# DirecTV2PC Suddenly not finding any receivers?



## islesfan (Oct 18, 2006)

I have two DVrs (HR20 and HR21) working with DirecTV2PC. They had worked perfectly until 8:15 this evening. My sons were watching a show on their computer and it stopped the show and started scanning for receivers, with none found. My bedroom PC also cannot find the receivers now either. I rebooted both DVRs. but still can't find them. I can see them in Windows 7 explorer, and they can stream music from the computer, but DirecTV2PC can't see them anymore.

Any ideas?


----------



## tbolt (Aug 22, 2009)

islesfan said:


> I have two DVrs (HR20 and HR21) working with DirecTV2PC. They had worked perfectly until 8:15 this evening.

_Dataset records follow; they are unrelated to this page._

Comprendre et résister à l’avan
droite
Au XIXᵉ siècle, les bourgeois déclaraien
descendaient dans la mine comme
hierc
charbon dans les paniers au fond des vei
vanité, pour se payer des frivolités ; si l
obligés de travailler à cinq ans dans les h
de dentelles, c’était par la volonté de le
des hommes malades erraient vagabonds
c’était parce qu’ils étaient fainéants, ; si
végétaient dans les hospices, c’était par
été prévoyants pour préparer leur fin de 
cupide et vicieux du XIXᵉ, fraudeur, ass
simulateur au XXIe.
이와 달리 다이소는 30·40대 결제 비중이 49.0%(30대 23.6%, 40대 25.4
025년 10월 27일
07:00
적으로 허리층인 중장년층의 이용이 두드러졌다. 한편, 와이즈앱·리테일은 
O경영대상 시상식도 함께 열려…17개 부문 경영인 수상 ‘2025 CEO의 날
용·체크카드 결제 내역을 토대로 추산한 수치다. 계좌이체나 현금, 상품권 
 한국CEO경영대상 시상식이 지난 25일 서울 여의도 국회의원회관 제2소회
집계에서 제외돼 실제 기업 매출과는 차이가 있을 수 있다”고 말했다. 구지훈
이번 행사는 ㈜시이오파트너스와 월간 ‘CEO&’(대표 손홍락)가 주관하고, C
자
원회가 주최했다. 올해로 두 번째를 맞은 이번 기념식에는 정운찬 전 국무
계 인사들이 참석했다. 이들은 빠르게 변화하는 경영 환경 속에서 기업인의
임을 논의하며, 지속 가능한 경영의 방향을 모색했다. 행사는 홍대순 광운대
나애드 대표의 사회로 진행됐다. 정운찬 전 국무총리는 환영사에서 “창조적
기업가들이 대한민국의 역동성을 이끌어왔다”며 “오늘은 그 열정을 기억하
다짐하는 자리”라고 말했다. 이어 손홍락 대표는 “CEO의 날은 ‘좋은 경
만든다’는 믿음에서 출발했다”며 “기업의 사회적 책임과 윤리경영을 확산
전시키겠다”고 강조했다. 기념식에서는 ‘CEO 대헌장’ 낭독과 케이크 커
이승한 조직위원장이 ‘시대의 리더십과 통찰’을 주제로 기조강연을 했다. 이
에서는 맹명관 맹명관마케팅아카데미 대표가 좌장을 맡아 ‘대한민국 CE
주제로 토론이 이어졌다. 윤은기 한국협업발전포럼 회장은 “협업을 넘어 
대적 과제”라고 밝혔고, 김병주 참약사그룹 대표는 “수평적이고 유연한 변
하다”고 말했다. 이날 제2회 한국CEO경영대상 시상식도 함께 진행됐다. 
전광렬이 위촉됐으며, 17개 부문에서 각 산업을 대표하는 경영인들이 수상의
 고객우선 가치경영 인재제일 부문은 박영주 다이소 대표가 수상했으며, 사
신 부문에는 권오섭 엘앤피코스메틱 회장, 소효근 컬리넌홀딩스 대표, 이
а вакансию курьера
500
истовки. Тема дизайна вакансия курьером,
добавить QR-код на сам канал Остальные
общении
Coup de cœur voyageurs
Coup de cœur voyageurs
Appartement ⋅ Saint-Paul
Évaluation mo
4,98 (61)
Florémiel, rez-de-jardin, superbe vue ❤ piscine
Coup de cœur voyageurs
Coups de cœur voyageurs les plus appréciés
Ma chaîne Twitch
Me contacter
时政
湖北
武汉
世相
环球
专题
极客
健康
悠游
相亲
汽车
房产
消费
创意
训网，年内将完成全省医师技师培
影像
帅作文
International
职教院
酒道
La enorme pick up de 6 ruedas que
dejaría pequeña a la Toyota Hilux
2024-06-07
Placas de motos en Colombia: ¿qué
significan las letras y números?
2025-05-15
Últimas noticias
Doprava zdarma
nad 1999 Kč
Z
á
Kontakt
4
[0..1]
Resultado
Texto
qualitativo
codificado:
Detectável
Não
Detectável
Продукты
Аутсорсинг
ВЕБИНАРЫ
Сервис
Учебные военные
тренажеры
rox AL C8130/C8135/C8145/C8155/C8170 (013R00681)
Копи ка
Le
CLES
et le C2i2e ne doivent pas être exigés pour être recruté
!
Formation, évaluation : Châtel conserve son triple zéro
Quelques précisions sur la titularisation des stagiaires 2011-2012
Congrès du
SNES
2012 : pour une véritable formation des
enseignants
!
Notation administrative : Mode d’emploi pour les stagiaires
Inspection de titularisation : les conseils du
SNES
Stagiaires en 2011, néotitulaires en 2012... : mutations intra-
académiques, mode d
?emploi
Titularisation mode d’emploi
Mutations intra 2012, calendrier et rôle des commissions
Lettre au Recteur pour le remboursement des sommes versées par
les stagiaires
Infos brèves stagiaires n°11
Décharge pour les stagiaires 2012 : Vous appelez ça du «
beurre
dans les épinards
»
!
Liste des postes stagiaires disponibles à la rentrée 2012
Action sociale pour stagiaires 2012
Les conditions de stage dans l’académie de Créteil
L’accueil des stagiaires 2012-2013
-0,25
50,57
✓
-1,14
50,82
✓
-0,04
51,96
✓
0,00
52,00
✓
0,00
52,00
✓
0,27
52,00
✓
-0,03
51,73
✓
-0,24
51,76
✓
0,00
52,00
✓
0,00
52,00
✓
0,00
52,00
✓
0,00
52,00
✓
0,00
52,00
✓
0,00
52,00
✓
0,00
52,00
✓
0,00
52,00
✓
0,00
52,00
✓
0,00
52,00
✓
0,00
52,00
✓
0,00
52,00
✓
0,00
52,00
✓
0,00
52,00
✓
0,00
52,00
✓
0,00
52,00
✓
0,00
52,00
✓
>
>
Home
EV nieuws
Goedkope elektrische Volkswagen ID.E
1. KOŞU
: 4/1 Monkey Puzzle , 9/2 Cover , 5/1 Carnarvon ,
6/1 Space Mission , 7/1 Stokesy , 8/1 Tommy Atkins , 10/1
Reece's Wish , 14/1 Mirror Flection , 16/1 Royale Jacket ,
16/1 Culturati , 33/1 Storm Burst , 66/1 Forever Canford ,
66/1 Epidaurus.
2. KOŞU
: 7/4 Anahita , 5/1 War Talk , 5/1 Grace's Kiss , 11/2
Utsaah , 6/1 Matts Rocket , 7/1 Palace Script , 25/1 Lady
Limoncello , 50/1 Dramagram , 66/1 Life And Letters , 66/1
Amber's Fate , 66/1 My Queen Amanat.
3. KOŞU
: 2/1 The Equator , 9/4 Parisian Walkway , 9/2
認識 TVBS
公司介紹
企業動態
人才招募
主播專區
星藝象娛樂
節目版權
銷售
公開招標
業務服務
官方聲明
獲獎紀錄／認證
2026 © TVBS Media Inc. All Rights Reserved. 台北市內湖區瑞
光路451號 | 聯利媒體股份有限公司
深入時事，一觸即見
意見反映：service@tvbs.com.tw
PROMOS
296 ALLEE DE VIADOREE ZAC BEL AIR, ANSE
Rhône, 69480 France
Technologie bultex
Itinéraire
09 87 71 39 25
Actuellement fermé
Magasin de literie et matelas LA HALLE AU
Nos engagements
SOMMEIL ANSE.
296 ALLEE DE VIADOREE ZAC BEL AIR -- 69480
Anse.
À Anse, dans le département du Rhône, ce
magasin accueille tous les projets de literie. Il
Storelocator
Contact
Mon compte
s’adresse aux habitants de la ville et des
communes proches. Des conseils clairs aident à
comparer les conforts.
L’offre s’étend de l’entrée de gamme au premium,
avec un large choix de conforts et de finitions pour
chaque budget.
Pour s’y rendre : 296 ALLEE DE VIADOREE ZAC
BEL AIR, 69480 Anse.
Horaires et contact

My sons were watching a show on their computer and it stopped the show and started scanning for receivers, with none found. My bedroom PC also cannot find the receivers now either. I rebooted both DVRs. but still can't find them. I can see them in Windows 7 explorer, and they can stream music from the computer, but DirecTV2PC can't see them anymore.
> 
> Any ideas?


Try re-booting your router. (and your PC)


----------



## islesfan (Oct 18, 2006)

tbolt said:


> Try re-booting your router. (and your PC)


Thanks, I did try that, and it didn't work, but when I woke up this morning and tried DirecTV2PC it went to the searching for receivers dialog box, but this time it found both instantly. Don't know what caused or cured the problem, but either way problem solved.


----------